=== DATASET EXCERPTS ===

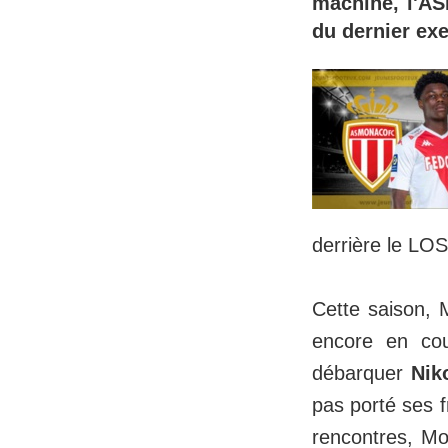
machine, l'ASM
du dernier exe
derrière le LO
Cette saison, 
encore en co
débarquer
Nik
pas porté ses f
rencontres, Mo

===
=== DATASET EXCERPTS ===

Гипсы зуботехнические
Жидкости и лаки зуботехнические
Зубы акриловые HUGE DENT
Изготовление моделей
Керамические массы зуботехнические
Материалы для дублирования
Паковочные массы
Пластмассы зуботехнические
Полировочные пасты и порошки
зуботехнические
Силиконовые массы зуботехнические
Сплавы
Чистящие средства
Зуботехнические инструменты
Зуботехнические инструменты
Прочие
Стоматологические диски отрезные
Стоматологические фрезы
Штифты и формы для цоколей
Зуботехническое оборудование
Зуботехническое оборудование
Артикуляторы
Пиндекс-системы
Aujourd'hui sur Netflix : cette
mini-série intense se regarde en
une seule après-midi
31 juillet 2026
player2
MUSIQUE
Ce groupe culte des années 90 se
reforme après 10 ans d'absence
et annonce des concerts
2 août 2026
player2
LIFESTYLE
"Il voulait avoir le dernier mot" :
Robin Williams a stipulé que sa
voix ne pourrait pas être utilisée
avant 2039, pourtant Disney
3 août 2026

===

▸ **TASK DETAILS**:
Begin with the line above that has "machine, l'ASM" and continue through the line that has "rencontres, Mo", setting each one down exactly. Stop there.

▸ **WRITTEN ANSWER**:
machine, l'ASM
du dernier exe
derrière le LO
Cette saison, 
encore en co
débarquer
Nik
pas porté ses f
rencontres, Mo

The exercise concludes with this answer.